Dataset entries:
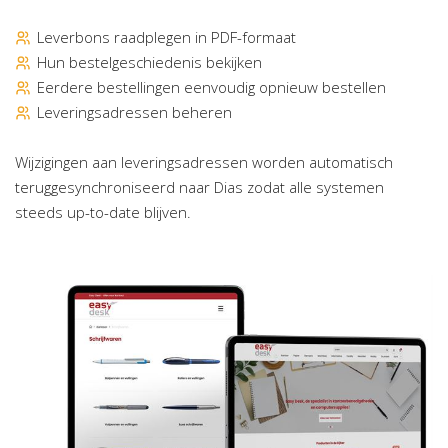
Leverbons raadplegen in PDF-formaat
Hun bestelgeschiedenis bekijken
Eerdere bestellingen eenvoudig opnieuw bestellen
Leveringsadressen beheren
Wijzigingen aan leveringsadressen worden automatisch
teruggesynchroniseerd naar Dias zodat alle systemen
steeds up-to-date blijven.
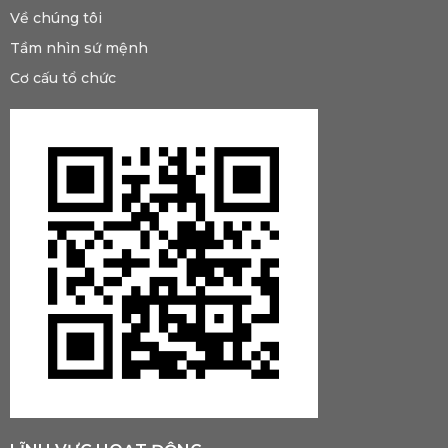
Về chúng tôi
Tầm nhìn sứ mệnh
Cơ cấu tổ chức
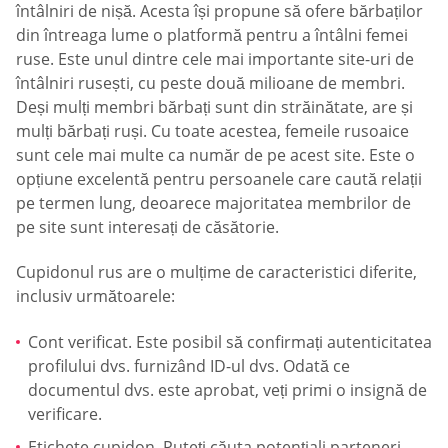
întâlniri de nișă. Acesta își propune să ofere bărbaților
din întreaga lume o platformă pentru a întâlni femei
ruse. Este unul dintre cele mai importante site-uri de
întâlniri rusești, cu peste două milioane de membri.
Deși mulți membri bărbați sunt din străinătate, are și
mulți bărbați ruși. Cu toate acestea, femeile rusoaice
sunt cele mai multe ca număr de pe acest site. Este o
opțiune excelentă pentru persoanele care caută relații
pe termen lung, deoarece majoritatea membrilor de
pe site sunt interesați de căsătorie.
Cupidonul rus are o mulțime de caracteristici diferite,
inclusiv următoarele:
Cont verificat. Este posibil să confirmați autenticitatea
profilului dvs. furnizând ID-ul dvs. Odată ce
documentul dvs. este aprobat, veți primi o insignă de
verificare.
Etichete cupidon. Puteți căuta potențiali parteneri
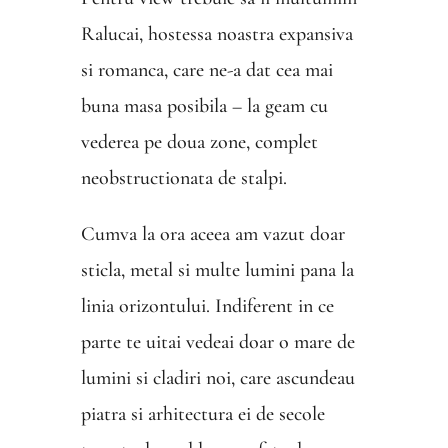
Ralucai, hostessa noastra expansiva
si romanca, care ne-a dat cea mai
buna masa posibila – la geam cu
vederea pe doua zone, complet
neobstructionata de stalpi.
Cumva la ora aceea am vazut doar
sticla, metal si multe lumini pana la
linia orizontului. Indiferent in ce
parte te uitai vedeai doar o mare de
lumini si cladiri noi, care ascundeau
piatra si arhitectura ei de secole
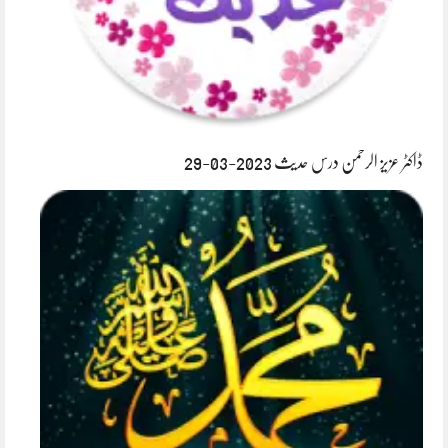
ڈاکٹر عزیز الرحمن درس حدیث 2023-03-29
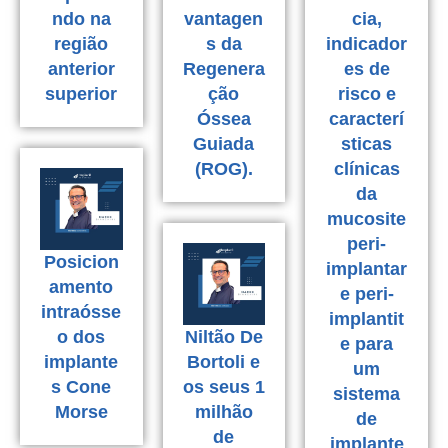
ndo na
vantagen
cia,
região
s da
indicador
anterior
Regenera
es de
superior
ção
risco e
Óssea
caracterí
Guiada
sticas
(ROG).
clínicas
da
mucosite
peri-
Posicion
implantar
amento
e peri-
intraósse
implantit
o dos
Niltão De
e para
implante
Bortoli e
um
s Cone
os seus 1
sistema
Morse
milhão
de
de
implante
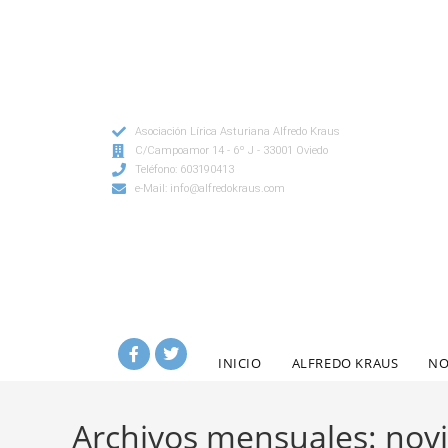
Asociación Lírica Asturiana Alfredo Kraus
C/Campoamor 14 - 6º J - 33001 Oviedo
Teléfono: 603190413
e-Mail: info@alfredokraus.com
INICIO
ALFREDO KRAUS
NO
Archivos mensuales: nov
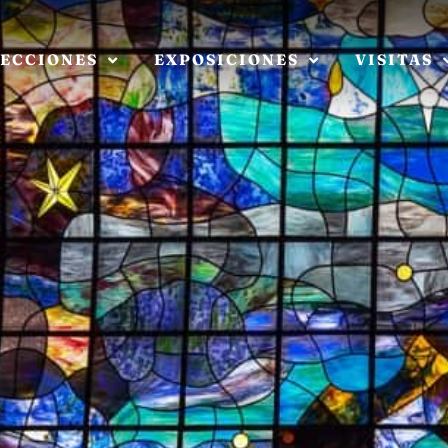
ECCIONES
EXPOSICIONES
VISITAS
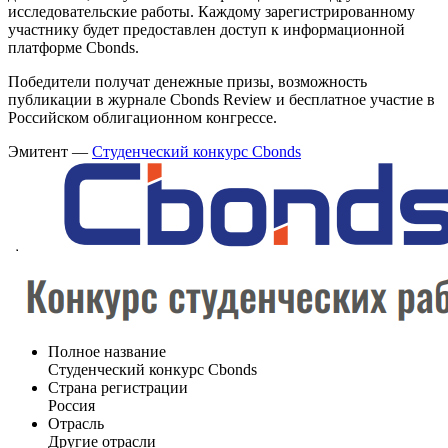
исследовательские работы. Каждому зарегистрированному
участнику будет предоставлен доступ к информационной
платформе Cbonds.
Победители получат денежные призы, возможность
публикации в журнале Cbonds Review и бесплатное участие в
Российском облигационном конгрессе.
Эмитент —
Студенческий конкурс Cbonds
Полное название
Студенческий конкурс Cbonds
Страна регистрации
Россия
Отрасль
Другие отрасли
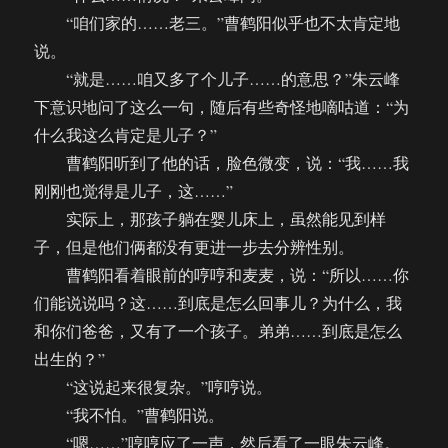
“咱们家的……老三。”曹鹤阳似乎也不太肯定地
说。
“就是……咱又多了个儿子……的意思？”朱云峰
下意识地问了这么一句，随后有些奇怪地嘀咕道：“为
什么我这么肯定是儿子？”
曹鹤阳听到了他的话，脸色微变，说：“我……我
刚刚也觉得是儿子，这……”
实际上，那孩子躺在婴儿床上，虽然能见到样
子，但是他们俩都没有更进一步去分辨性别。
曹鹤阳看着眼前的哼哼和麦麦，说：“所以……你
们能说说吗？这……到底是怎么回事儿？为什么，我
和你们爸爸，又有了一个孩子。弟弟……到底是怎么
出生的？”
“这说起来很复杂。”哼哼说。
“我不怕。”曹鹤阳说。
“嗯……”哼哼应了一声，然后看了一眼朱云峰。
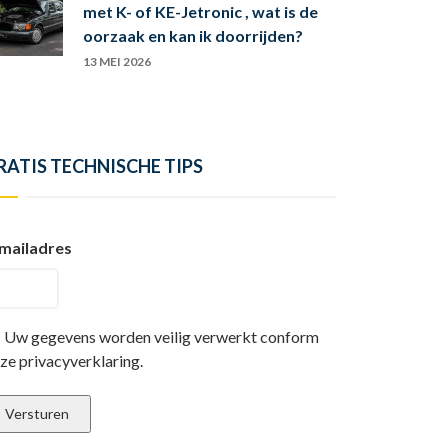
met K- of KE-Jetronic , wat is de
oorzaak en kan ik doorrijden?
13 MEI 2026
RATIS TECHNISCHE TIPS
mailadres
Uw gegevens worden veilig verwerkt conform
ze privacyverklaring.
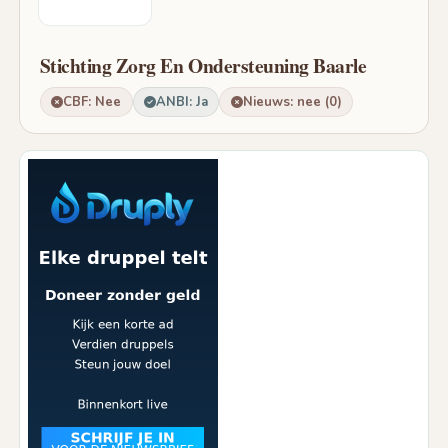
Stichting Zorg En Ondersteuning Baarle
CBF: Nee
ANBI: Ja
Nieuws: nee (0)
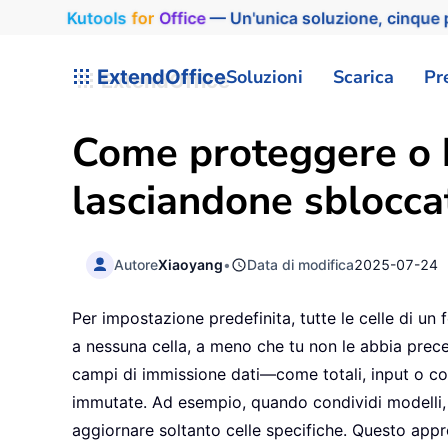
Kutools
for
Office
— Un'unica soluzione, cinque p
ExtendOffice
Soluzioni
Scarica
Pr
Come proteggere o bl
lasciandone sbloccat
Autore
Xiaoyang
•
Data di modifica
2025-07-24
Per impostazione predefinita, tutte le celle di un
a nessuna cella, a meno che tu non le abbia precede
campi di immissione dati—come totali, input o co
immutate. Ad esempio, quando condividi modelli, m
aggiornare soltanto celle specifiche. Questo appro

— Description of the task —
Every line above should be output exactly, except for the pictures.

— Expected answer —
Leverbons raadplegen in PDF-formaat
Hun bestelgeschiedenis bekijken
Eerdere bestellingen eenvoudig opnieuw bestellen
Leveringsadressen beheren
Wijzigingen aan leveringsadressen worden automatisch
teruggesynchroniseerd naar Dias zodat alle systemen
steeds up-to-date blijven.
Về chúng tôi
Tầm nhìn sứ mệnh
Cơ cấu tổ chức
întâlniri de nișă. Acesta își propune să ofere bărbaților
din întreaga lume o platformă pentru a întâlni femei
ruse. Este unul dintre cele mai importante site-uri de
întâlniri rusești, cu peste două milioane de membri.
Deși mulți membri bărbați sunt din străinătate, are și
mulți bărbați ruși. Cu toate acestea, femeile rusoaice
sunt cele mai multe ca număr de pe acest site. Este o
opțiune excelentă pentru persoanele care caută relații
pe termen lung, deoarece majoritatea membrilor de
pe site sunt interesați de căsătorie.
Cupidonul rus are o mulțime de caracteristici diferite,
inclusiv următoarele:
Cont verificat. Este posibil să confirmați autenticitatea
profilului dvs. furnizând ID-ul dvs. Odată ce
documentul dvs. este aprobat, veți primi o insignă de
verificare.
Etichete cupidon. Puteți căuta potențiali parteneri
Ralucai, hostessa noastra expansiva
si romanca, care ne-a dat cea mai
buna masa posibila – la geam cu
vederea pe doua zone, complet
neobstructionata de stalpi.
Cumva la ora aceea am vazut doar
sticla, metal si multe lumini pana la
linia orizontului. Indiferent in ce
parte te uitai vedeai doar o mare de
lumini si cladiri noi, care ascundeau
piatra si arhitectura ei de secole
ڈاکٹر عزیز الرحمن درس حدیث 2023-03-29
ndo na
vantagen
cia,
região
s da
indicador
anterior
Regenera
es de
superior
ção
risco e
Óssea
caracterí
Guiada
sticas
(ROG).
clínicas
da
mucosite
peri-
Posicion
implantar
amento
e peri-
intraósse
implantit
o dos
Niltão De
e para
implante
Bortoli e
um
s Cone
os seus 1
sistema
Morse
milhão
de
de
implante
Asociación Lírica Asturiana Alfredo Kraus
C/Campoamor 14 - 6º J - 33001 Oviedo
Teléfono: 603190413
e-Mail: info@alfredokraus.com
INICIO
ALFREDO KRAUS
NO
Archivos mensuales: nov
ECCIONES
EXPOSICIONES
VISITAS
исследовательские работы. Каждому зарегистрированному
участнику будет предоставлен доступ к информационной
платформе Cbonds.
Победители получат денежные призы, возможность
публикации в журнале Cbonds Review и бесплатное участие в
Российском облигационном конгрессе.
Эмитент —
Студенческий конкурс Cbonds
Полное название
Студенческий конкурс Cbonds
Страна регистрации
Россия
Отрасль
Другие отрасли
“咱们家的……老三。”曹鹤阳似乎也不太肯定地
说。
“就是……咱又多了个儿子……的意思？”朱云峰
下意识地问了这么一句，随后有些奇怪地嘀咕道：“为
什么我这么肯定是儿子？”
曹鹤阳听到了他的话，脸色微变，说：“我……我
刚刚也觉得是儿子，这……”
实际上，那孩子躺在婴儿床上，虽然能见到样
子，但是他们俩都没有更进一步去分辨性别。
曹鹤阳看着眼前的哼哼和麦麦，说：“所以……你
们能说说吗？这……到底是怎么回事儿？为什么，我
和你们爸爸，又有了一个孩子。弟弟……到底是怎么
出生的？”
“这说起来很复杂。”哼哼说。
“我不怕。”曹鹤阳说。
“嗯……”哼哼应了一声，然后看了一眼朱云峰。
met K- of KE-Jetronic , wat is de
oorzaak en kan ik doorrijden?
13 MEI 2026
RATIS TECHNISCHE TIPS
mailadres
Uw gegevens worden veilig verwerkt conform
ze privacyverklaring.
Stichting Zorg En Ondersteuning Baarle
CBF: Nee
ANBI: Ja
Nieuws: nee (0)
Kutools
for
Office
— Un'unica soluzione, cinque p
ExtendOffice
Soluzioni
Scarica
Pr
Come proteggere o bl
lasciandone sbloccat
Autore
Xiaoyang
•
Data di modifica
2025-07-24
Per impostazione predefinita, tutte le celle di un
a nessuna cella, a meno che tu non le abbia precede
campi di immissione dati—come totali, input o co
immutate. Ad esempio, quando condividi modelli, m
aggiornare soltanto celle specifiche. Questo appro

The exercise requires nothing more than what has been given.